Print out the entries below with no edits.

Segment Start: Records supplied

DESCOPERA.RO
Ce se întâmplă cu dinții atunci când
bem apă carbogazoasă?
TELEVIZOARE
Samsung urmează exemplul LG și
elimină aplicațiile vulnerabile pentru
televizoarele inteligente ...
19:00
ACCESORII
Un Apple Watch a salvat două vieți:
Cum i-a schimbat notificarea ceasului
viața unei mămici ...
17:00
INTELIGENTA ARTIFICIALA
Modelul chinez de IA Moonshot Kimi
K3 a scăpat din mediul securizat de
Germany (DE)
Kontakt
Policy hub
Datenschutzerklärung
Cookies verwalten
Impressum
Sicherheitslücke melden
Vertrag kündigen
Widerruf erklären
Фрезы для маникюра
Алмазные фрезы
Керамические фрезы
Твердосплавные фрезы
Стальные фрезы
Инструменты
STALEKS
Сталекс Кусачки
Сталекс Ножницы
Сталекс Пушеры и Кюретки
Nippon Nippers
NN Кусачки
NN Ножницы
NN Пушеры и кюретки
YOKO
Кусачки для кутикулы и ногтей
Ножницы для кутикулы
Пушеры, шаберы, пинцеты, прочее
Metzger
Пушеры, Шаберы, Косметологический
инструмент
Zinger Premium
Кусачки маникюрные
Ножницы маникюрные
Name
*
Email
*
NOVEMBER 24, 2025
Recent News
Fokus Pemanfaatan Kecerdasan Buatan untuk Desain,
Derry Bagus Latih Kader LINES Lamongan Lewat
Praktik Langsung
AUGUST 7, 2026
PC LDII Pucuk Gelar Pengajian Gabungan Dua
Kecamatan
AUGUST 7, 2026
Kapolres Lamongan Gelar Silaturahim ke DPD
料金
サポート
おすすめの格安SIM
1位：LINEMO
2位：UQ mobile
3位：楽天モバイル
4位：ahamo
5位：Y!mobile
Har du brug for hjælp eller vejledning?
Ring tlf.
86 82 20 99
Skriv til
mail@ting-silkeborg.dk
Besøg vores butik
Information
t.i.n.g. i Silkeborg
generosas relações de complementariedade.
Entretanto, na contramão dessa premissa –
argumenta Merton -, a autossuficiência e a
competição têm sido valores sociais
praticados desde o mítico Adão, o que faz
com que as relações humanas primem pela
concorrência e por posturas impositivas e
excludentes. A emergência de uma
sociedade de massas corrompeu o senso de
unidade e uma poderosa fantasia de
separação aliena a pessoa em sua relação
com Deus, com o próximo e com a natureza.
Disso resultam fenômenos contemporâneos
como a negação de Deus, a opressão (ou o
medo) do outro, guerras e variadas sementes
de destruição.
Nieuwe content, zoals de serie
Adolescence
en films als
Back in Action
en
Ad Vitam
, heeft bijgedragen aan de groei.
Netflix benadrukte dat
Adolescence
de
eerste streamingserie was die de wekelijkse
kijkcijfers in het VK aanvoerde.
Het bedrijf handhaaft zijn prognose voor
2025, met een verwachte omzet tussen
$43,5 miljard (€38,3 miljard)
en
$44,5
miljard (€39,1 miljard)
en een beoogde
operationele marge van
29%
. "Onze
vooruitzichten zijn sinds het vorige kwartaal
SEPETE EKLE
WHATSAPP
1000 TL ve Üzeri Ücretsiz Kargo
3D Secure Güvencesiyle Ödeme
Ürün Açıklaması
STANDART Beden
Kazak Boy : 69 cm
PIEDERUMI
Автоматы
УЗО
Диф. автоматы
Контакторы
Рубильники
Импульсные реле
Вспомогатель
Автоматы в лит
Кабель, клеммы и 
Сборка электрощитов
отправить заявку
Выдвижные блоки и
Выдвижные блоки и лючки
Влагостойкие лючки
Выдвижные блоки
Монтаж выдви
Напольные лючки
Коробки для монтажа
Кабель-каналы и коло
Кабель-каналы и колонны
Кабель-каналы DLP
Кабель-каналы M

Segment End: Records supplied

**Task solution**
DESCOPERA.RO
Ce se întâmplă cu dinții atunci când
bem apă carbogazoasă?
TELEVIZOARE
Samsung urmează exemplul LG și
elimină aplicațiile vulnerabile pentru
televizoarele inteligente ...
19:00
ACCESORII
Un Apple Watch a salvat două vieți:
Cum i-a schimbat notificarea ceasului
viața unei mămici ...
17:00
INTELIGENTA ARTIFICIALA
Modelul chinez de IA Moonshot Kimi
K3 a scăpat din mediul securizat de
Germany (DE)
Kontakt
Policy hub
Datenschutzerklärung
Cookies verwalten
Impressum
Sicherheitslücke melden
Vertrag kündigen
Widerruf erklären
Фрезы для маникюра
Алмазные фрезы
Керамические фрезы
Твердосплавные фрезы
Стальные фрезы
Инструменты
STALEKS
Сталекс Кусачки
Сталекс Ножницы
Сталекс Пушеры и Кюретки
Nippon Nippers
NN Кусачки
NN Ножницы
NN Пушеры и кюретки
YOKO
Кусачки для кутикулы и ногтей
Ножницы для кутикулы
Пушеры, шаберы, пинцеты, прочее
Metzger
Пушеры, Шаберы, Косметологический
инструмент
Zinger Premium
Кусачки маникюрные
Ножницы маникюрные
Name
*
Email
*
NOVEMBER 24, 2025
Recent News
Fokus Pemanfaatan Kecerdasan Buatan untuk Desain,
Derry Bagus Latih Kader LINES Lamongan Lewat
Praktik Langsung
AUGUST 7, 2026
PC LDII Pucuk Gelar Pengajian Gabungan Dua
Kecamatan
AUGUST 7, 2026
Kapolres Lamongan Gelar Silaturahim ke DPD
料金
サポート
おすすめの格安SIM
1位：LINEMO
2位：UQ mobile
3位：楽天モバイル
4位：ahamo
5位：Y!mobile
Har du brug for hjælp eller vejledning?
Ring tlf.
86 82 20 99
Skriv til
mail@ting-silkeborg.dk
Besøg vores butik
Information
t.i.n.g. i Silkeborg
generosas relações de complementariedade.
Entretanto, na contramão dessa premissa –
argumenta Merton -, a autossuficiência e a
competição têm sido valores sociais
praticados desde o mítico Adão, o que faz
com que as relações humanas primem pela
concorrência e por posturas impositivas e
excludentes. A emergência de uma
sociedade de massas corrompeu o senso de
unidade e uma poderosa fantasia de
separação aliena a pessoa em sua relação
com Deus, com o próximo e com a natureza.
Disso resultam fenômenos contemporâneos
como a negação de Deus, a opressão (ou o
medo) do outro, guerras e variadas sementes
de destruição.
Nieuwe content, zoals de serie
Adolescence
en films als
Back in Action
en
Ad Vitam
, heeft bijgedragen aan de groei.
Netflix benadrukte dat
Adolescence
de
eerste streamingserie was die de wekelijkse
kijkcijfers in het VK aanvoerde.
Het bedrijf handhaaft zijn prognose voor
2025, met een verwachte omzet tussen
$43,5 miljard (€38,3 miljard)
en
$44,5
miljard (€39,1 miljard)
en een beoogde
operationele marge van
29%
. "Onze
vooruitzichten zijn sinds het vorige kwartaal
SEPETE EKLE
WHATSAPP
1000 TL ve Üzeri Ücretsiz Kargo
3D Secure Güvencesiyle Ödeme
Ürün Açıklaması
STANDART Beden
Kazak Boy : 69 cm
PIEDERUMI
Автоматы
УЗО
Диф. автоматы
Контакторы
Рубильники
Импульсные реле
Вспомогатель
Автоматы в лит
Кабель, клеммы и 
Сборка электрощитов
отправить заявку
Выдвижные блоки и
Выдвижные блоки и лючки
Влагостойкие лючки
Выдвижные блоки
Монтаж выдви
Напольные лючки
Коробки для монтажа
Кабель-каналы и коло
Кабель-каналы и колонны
Кабель-каналы DLP
Кабель-каналы M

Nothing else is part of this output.